Mount Semeru in Indonesia: at least 13 dead after volcano eruption

Indonesia’s National Disaster Management Board (BNPB) said in a statement on Sunday that the eruption injured 98 others, including two pregnant women, after it covered villages with ash and let people flee from clouds of debris. .

At least 300 families were evacuated following the eruption, according to Indah Amperawati, deputy chief of Lumajang district, an area near the volcano.

In its statement on Sunday, the BNPB said search and rescue efforts were underway, but did not say how many people were still missing.

A rescue volunteer from the Indonesian district of Lumajang told CNN on Sunday that he and his team evacuated the bodies of six miners from a river in the village of Curah Kobokan, where they were digging sand on the river bank.

Some of the miners were still inside their trucks, while others were found lying on the ground near the trucks, said Muhammad Firman Adiguna Effasa, a 32-year-old volunteer. It is not known whether the six deaths are among the 13 deaths announced earlier by authorities.

He added that he was concerned that more miners or other victims were still there but would not survive because of the lava flood so intense.

Authorities have converted schools, mosques, town halls and village houses into evacuation centers, the statement said.

Java is the largest population center of Indonesia’s huge island archipelago and is home to the capital Jakarta. Standing over 12,000 feet tall, Mount Semeru is the tallest mountain in Java.

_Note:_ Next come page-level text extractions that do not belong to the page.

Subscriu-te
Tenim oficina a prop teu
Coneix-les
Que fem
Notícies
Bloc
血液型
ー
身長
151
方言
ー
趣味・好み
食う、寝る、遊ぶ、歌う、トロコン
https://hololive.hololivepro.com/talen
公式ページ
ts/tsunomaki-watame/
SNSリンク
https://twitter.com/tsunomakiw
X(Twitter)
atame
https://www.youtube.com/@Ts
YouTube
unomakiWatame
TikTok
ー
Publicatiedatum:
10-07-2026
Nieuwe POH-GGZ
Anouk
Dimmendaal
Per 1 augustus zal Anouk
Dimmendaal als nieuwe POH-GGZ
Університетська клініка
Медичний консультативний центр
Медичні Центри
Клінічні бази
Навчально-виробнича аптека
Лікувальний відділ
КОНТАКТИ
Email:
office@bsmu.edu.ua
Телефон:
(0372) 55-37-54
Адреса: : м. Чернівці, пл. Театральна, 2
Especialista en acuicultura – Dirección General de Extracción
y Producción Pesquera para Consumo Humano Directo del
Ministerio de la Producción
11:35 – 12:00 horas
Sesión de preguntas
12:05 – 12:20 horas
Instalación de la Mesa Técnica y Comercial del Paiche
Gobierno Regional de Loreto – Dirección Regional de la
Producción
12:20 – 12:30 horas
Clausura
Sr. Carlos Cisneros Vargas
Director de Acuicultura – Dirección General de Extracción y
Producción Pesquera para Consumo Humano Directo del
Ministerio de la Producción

Lumajang District Deputy Chief Indah said most of the burns had been evacuated to Penanggal Primary Health Center alongside a deceased resident in Curah Kobokan village.

Emergency services were unable to reach several other villages due to roads blocked by mud and fallen trees, Indah said at the press conference.

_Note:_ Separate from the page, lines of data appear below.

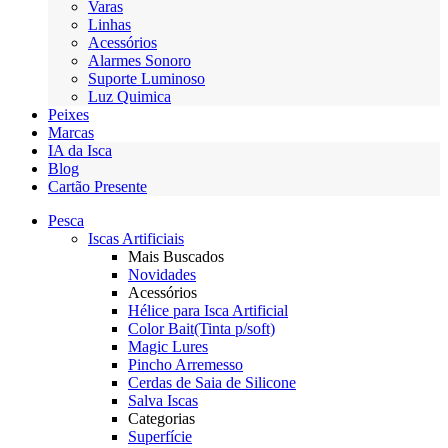
Varas
Linhas
Acessórios
Alarmes Sonoro
Suporte Luminoso
Luz Quimica
Peixes
Marcas
IA da Isca
Blog
Cartão Presente
Pesca
Iscas Artificiais
Mais Buscados
Novidades
Acessórios
Hélice para Isca Artificial
Color Bait(Tinta p/soft)
Magic Lures
Pincho Arremesso
Cerdas de Saia de Silicone
Salva Iscas
Categorias
Superfície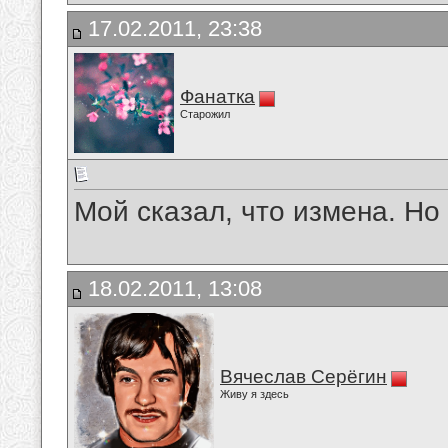
17.02.2011, 23:38
Фанатка
Старожил
Мой сказал, что измена. Но 
18.02.2011, 13:08
Вячеслав Серёгин
Живу я здесь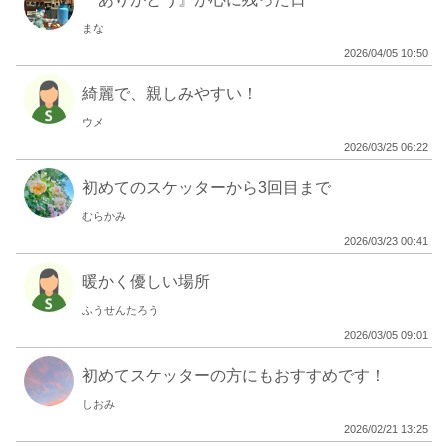
まな
2026/04/05 10:50
綺麗で、親しみやすい！
ウメ
2026/03/25 06:22
初めてのスケッターから3回目まで
むらかみ
2026/03/23 00:41
暖かく優しい場所
ふうせんたろう
2026/03/05 09:01
初めてスケッターの方にもおすすめです！
しおみ
2026/02/21 13:25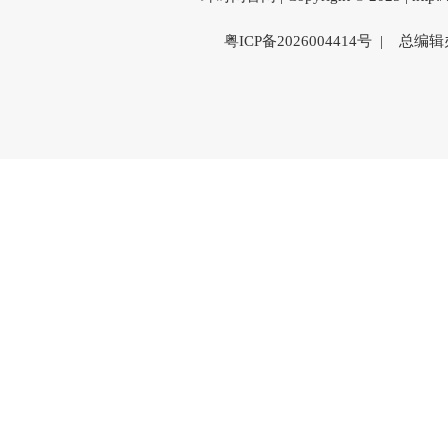
粤ICP备2026004414号 | 总编辑办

The military has been called on to provide people and equipment to support the rescue efforts, BNPB chief TNI Major General TNI Suharyanto told the press conference.

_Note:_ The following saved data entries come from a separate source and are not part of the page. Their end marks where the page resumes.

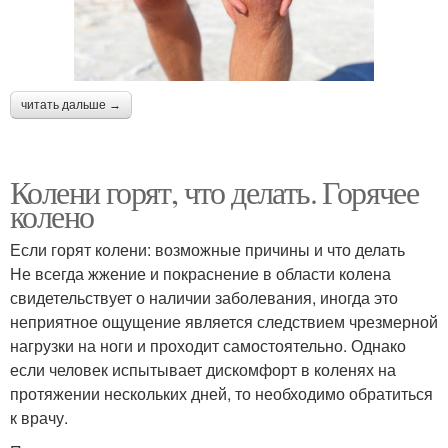
читать дальше →
Колени горят, что делать. Горячее
колено
Если горят колени: возможные причины и что делать
Не всегда жжение и покраснение в области колена
свидетельствует о наличии заболевания, иногда это
неприятное ощущение является следствием чрезмерной
нагрузки на ноги и проходит самостоятельно. Однако
если человек испытывает дискомфорт в коленях на
протяжении нескольких дней, то необходимо обратиться
к врачу.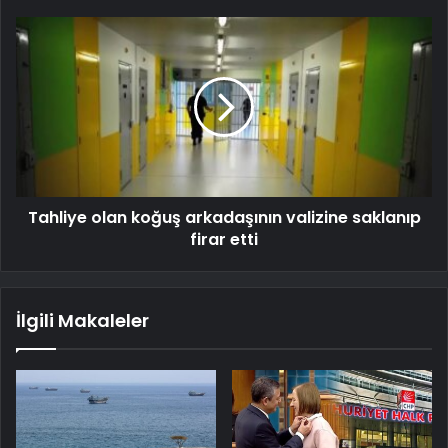
Tahliye olan koğuş arkadaşının valizine saklanıp
firar etti
İlgili Makaleler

After arriving at the scene on Sunday, Suharyanton said collecting information on the number of casualties and displaced people has been difficult, and the exact number of casualties and internally displaced is still not clear.

East Java province disaster management chief Budi Santosa said earlier on Saturday that two sub-districts had been “severely affected” by the volcano eruption.

The volcanic ash and the smell of sulfur were first reported around 3 p.m. local time (3 a.m.ET), according to the Mount Semeru Volcano Lookout Post. The station added that clouds of hot ash were falling towards a village in East Java, Sapitarang, in the district of Pronojiwo.

Mount Semeru spits ash into the air during an eruption on Saturday.

Videos shared by government emergency response teams showed locals fleeing huge, thick ash clouds. Other footage shared by locals showed people gathering at a local mosque in Besuk Kobokan as smoke blanketed the surrounding streets.

Santosa told the press conference that he believed health facilities in the disaster area, whether primary health centers or hospitals, would be able to accommodate the victims.

His team is trying to carry out evacuations and prepare refugee camps in the area, which would provide food, masks, blankets and shelter to displaced residents.

Indonesia sits between two continental plates on what’s known as the Ring of Fire, a strip around the Pacific Ocean basin that leads to high levels of tectonic and volcanic activity.